* What you need to do:
Only the stretch below from the line holding "приложении adidas Running (версии для" through the line holding "Área Rural de Artur Nogueira" should be restated, word for word and with both ends included; pictures stay out.

-=-=-

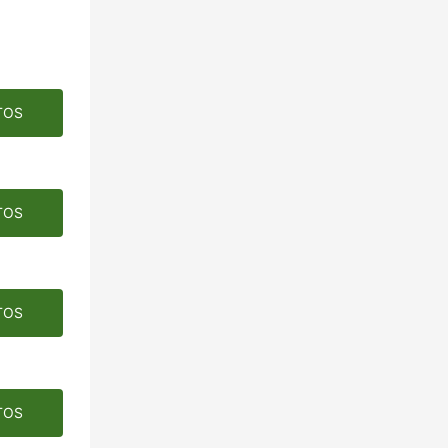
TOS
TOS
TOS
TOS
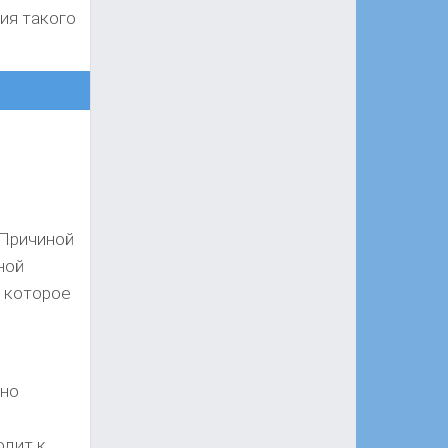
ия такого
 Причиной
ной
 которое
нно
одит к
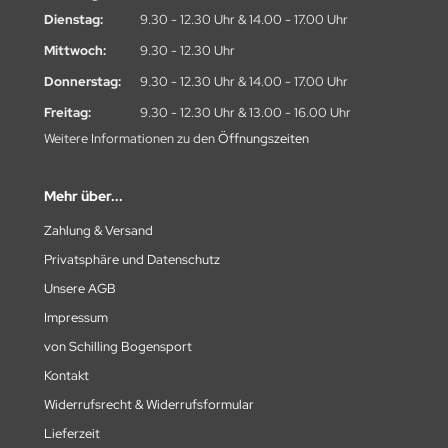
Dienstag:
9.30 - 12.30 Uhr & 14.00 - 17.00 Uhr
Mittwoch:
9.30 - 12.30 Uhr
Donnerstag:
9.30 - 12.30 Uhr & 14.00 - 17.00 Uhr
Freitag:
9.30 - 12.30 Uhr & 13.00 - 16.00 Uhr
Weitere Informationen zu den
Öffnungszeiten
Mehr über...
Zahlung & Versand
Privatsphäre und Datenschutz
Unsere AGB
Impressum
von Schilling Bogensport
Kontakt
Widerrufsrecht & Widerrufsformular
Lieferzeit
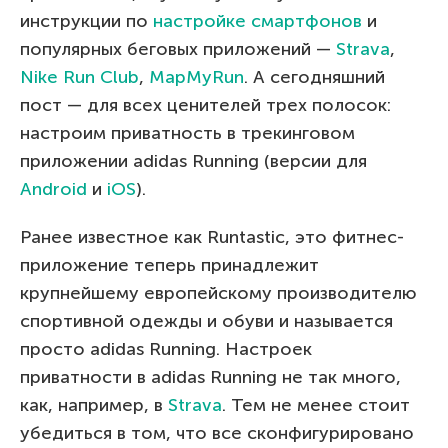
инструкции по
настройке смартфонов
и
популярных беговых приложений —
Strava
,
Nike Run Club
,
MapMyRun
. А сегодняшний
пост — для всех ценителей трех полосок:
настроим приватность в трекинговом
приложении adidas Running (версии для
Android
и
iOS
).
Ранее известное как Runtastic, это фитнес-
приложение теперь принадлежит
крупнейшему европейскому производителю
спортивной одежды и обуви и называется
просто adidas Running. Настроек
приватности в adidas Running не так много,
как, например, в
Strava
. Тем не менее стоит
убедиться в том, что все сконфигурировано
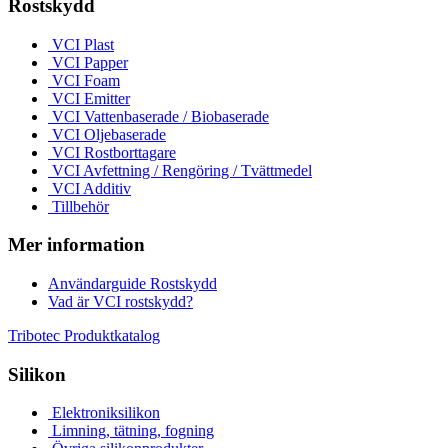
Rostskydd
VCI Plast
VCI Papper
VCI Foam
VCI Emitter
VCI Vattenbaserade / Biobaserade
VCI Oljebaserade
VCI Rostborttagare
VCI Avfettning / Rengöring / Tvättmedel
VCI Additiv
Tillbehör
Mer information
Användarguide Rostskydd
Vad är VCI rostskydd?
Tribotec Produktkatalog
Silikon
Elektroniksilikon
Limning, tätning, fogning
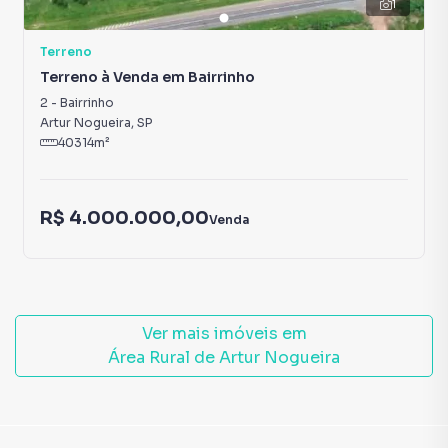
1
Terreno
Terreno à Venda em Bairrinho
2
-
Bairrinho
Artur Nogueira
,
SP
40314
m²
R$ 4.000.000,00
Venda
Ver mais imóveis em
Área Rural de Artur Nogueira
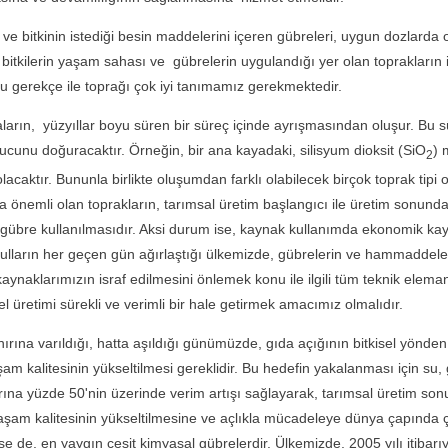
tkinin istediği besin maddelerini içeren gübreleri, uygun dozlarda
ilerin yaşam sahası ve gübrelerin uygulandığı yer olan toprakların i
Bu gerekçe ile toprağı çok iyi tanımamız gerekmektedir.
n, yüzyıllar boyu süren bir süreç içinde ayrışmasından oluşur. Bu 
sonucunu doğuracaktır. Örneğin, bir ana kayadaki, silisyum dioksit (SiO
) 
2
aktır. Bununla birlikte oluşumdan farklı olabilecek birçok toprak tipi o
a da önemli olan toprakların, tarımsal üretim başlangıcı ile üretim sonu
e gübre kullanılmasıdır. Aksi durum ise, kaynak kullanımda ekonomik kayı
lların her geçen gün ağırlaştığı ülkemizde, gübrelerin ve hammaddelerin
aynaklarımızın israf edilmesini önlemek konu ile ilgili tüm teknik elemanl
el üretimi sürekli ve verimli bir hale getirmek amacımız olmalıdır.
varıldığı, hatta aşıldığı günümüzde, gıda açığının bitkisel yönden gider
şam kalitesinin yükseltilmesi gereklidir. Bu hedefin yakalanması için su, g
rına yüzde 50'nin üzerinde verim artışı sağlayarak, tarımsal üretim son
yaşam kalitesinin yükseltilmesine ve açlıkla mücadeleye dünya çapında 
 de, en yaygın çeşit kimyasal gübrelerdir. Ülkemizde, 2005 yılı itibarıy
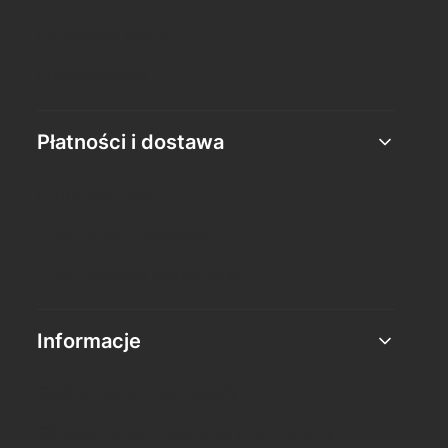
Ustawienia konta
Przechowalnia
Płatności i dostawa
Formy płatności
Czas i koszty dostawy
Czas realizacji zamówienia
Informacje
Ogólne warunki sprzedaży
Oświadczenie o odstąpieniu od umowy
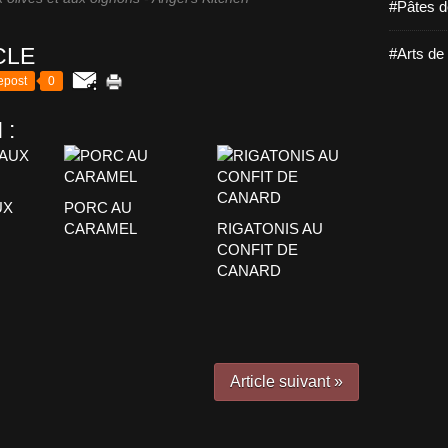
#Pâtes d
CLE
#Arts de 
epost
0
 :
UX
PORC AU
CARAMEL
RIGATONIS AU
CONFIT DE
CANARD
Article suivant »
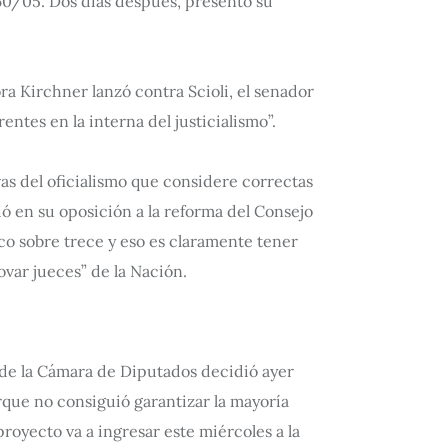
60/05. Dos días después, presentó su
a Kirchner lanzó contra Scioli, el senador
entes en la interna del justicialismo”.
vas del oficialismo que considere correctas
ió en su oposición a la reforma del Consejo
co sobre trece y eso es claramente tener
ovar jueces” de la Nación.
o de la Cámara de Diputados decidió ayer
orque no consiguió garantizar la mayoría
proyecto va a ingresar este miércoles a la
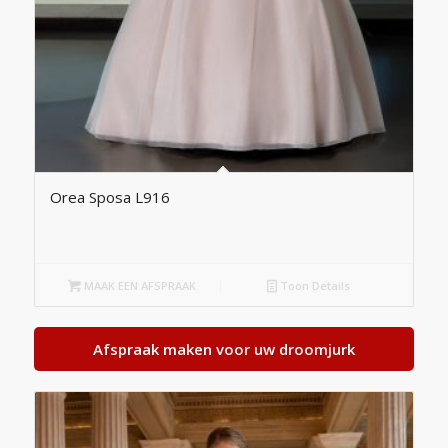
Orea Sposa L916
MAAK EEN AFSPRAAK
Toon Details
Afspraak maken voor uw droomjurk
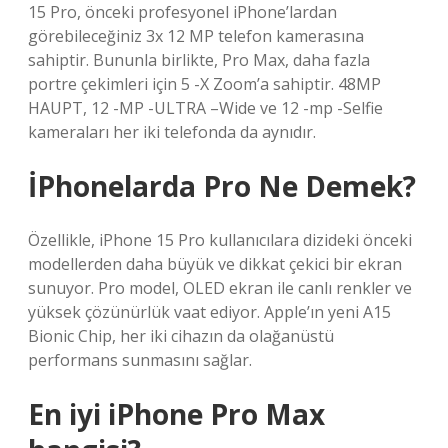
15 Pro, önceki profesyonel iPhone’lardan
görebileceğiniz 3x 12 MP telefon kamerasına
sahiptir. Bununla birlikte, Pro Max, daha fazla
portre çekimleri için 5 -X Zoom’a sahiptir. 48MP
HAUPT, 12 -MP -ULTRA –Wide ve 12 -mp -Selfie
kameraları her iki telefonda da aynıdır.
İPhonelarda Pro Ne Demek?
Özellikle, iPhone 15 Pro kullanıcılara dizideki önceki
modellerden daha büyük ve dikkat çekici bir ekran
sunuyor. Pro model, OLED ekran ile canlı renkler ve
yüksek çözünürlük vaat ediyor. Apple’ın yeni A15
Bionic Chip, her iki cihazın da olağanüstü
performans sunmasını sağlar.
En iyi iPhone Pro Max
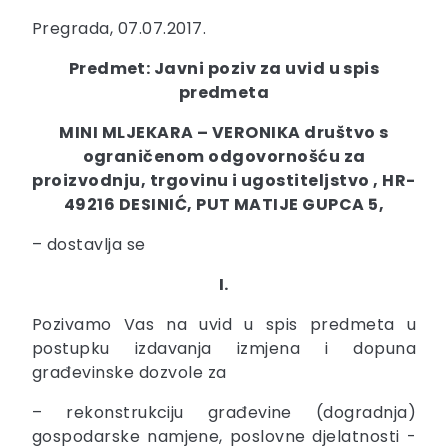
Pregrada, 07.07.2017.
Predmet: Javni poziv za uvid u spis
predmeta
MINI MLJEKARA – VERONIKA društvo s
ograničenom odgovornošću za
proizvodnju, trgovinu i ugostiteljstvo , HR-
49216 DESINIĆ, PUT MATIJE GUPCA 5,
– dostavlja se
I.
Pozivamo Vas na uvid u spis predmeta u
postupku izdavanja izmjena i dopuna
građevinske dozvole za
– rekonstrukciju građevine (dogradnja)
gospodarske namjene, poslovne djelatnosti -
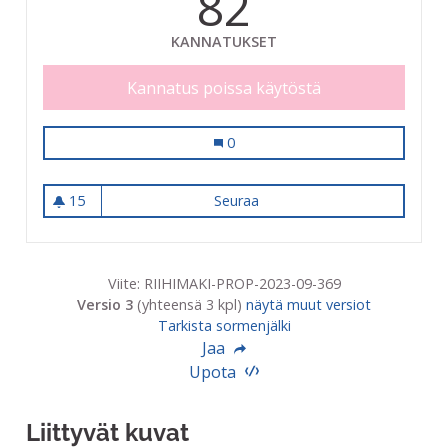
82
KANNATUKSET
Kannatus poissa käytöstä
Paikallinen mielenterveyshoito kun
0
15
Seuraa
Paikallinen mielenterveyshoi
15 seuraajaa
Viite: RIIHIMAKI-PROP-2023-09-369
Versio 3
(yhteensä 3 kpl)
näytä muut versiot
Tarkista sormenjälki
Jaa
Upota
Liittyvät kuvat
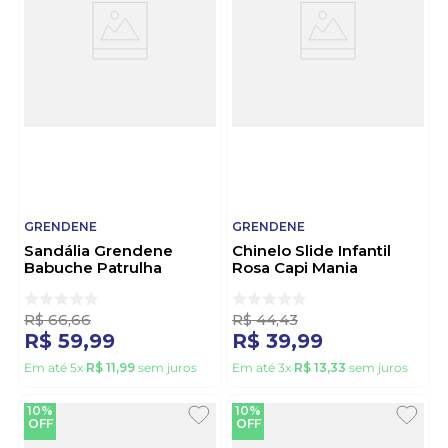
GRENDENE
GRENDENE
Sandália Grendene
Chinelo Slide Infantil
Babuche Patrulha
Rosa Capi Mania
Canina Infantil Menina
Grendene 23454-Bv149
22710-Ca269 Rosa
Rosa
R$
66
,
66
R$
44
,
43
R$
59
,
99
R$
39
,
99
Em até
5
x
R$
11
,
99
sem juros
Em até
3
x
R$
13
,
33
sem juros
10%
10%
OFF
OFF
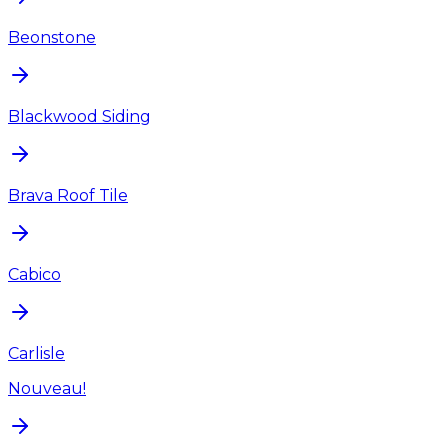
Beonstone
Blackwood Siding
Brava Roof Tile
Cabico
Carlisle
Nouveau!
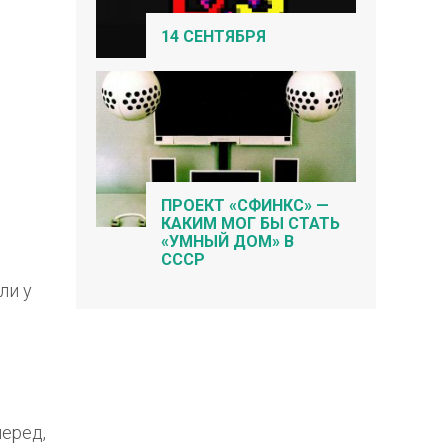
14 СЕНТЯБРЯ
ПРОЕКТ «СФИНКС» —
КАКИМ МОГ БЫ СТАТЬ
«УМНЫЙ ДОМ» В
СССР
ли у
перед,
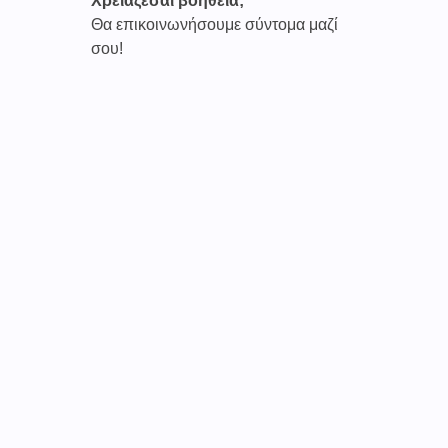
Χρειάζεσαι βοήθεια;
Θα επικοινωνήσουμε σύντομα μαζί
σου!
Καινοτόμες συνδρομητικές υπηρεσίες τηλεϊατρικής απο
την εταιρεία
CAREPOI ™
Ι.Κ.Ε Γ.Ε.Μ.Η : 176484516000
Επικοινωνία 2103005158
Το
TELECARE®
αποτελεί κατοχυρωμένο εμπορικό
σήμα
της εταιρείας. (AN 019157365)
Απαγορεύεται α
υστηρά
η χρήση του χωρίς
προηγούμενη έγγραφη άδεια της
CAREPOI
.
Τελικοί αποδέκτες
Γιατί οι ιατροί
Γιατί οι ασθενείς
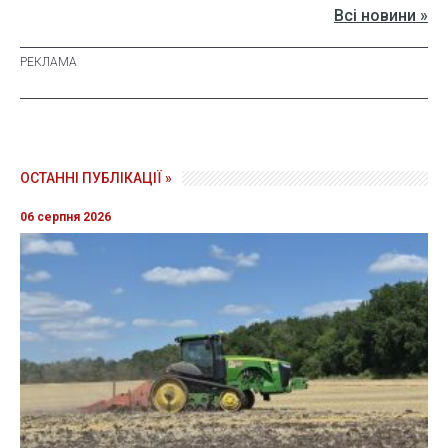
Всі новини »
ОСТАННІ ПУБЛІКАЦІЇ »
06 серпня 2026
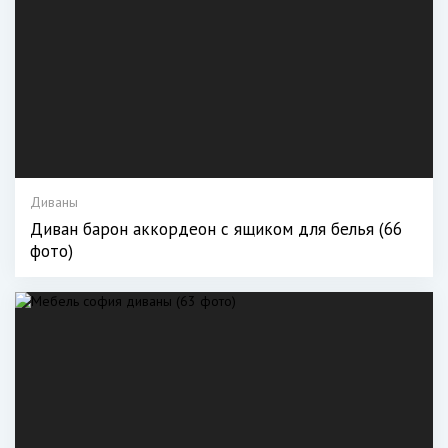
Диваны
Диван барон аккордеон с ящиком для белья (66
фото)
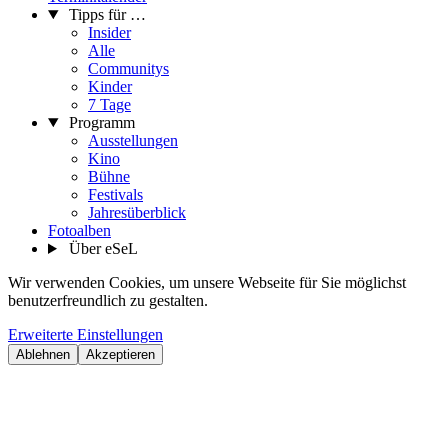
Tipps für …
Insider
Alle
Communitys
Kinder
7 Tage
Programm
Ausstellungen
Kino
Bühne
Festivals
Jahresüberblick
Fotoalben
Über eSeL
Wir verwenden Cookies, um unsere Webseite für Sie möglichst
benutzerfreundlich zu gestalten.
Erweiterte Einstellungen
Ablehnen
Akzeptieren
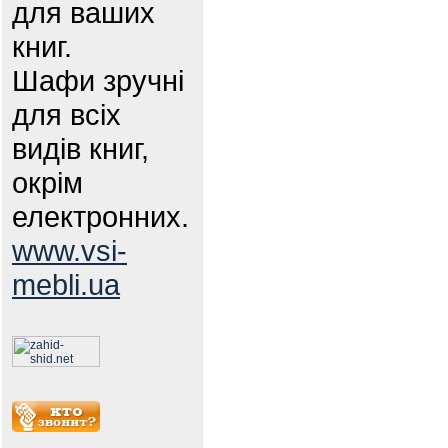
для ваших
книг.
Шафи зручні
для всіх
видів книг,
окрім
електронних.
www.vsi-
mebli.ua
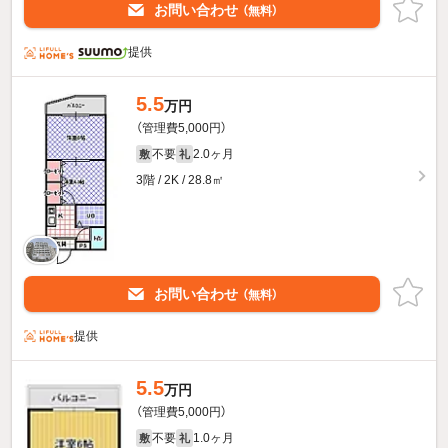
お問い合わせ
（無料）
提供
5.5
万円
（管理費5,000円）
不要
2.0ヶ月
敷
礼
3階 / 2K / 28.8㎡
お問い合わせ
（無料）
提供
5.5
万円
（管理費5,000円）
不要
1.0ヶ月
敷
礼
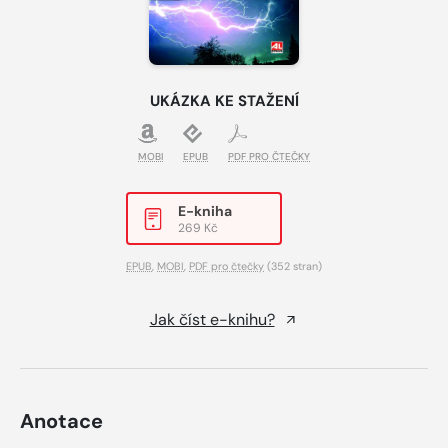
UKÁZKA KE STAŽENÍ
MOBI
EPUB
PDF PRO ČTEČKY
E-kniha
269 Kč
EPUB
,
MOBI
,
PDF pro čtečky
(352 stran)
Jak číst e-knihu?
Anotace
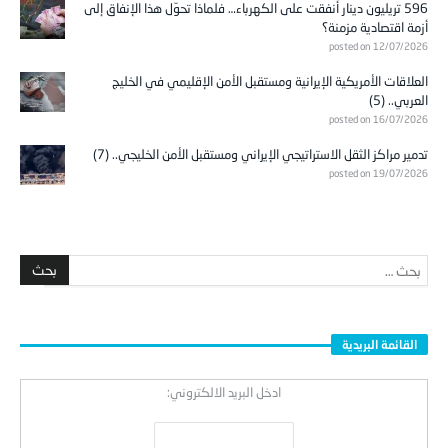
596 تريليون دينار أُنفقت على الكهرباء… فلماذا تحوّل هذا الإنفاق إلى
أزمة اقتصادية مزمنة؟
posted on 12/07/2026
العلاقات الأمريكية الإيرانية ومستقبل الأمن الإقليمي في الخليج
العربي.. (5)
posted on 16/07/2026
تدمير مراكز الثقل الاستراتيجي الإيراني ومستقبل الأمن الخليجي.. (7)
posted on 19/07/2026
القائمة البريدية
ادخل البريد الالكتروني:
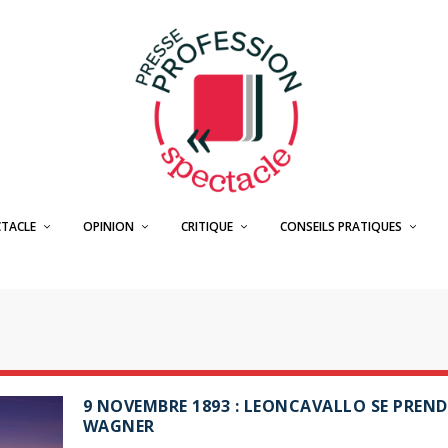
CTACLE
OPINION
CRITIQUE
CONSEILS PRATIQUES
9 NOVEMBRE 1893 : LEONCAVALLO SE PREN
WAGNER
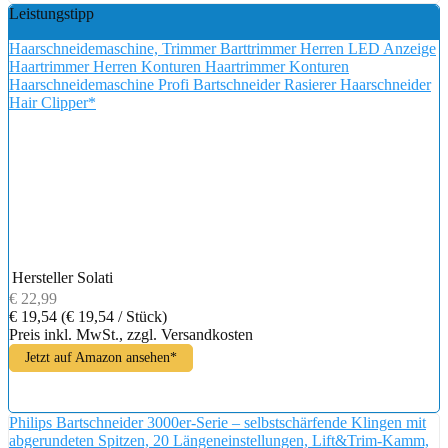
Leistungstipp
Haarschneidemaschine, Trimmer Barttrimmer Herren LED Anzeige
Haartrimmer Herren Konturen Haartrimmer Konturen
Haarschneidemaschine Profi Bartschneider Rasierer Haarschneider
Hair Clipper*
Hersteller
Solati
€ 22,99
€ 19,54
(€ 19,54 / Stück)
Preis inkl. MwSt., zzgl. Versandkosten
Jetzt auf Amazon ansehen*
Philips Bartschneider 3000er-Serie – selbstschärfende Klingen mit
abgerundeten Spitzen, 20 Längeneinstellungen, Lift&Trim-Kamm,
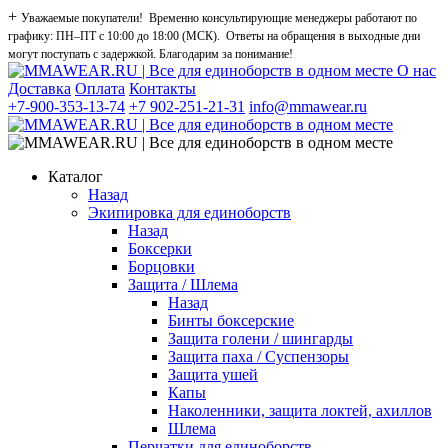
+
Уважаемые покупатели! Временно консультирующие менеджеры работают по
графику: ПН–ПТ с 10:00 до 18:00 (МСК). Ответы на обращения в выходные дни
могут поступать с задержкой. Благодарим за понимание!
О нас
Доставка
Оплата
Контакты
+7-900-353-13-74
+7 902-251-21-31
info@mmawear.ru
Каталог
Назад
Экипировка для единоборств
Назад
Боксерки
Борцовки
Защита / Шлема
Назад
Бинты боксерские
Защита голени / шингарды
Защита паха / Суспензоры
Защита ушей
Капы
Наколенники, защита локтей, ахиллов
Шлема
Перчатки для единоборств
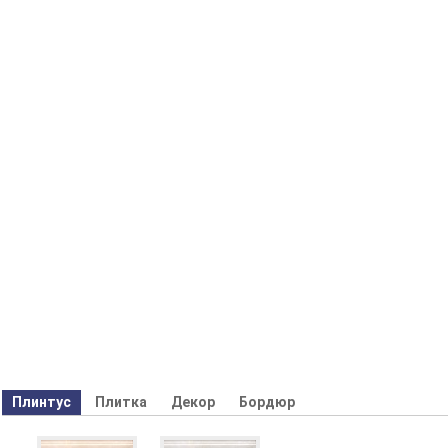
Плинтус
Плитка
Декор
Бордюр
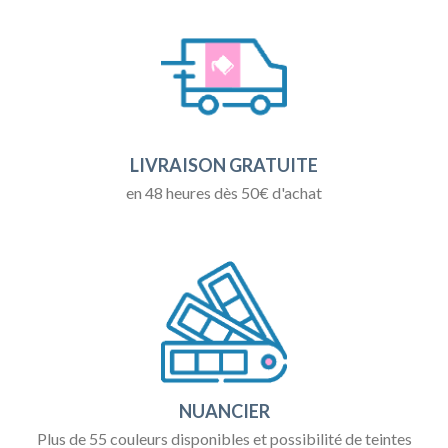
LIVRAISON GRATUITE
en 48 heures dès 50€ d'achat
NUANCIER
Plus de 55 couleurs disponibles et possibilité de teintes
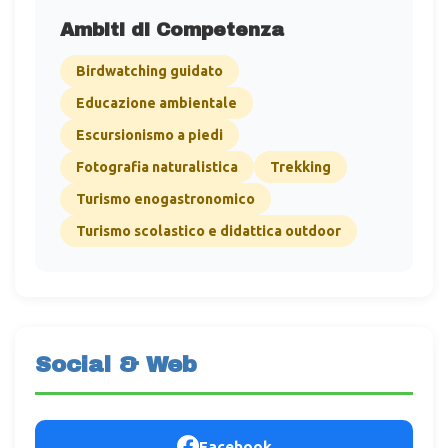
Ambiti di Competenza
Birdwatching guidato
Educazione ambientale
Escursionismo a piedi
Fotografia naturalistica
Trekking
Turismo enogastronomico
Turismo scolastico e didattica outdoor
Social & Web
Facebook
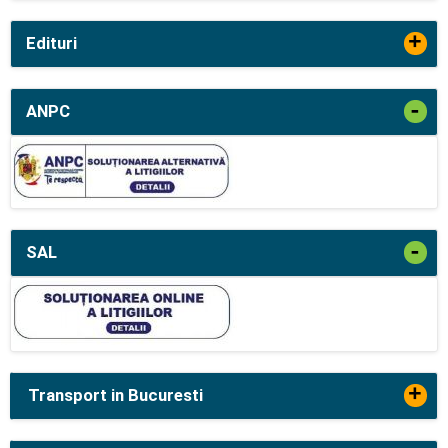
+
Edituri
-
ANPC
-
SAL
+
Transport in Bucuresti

-=-=-

* Result for this exercise:
приложении adidas Running (версии для
Android
и
iOS
).
Ранее известное как Runtastic, это фитнес-
приложение теперь принадлежит
крупнейшему европейскому производителю
спортивной одежды и обуви и называется
просто adidas Running. Настроек
приватности в adidas Running не так много,
как, например, в
Strava
. Тем не менее стоит
убедиться в том, что все сконфигурировано
Rostskydd
VCI Plast
VCI Papper
VCI Foam
VCI Emitter
VCI Vattenbaserade / Biobaserade
VCI Oljebaserade
VCI Rostborttagare
VCI Avfettning / Rengöring / Tvättmedel
VCI Additiv
Tillbehör
Mer information
Användarguide Rostskydd
Vad är VCI rostskydd?
Tribotec Produktkatalog
Silikon
Elektroniksilikon
Limning, tätning, fogning
1
Terreno
Terreno à Venda em Bairrinho
2
-
Bairrinho
Artur Nogueira
,
SP
40314
m²
R$ 4.000.000,00
Venda
Ver mais imóveis em
Área Rural de Artur Nogueira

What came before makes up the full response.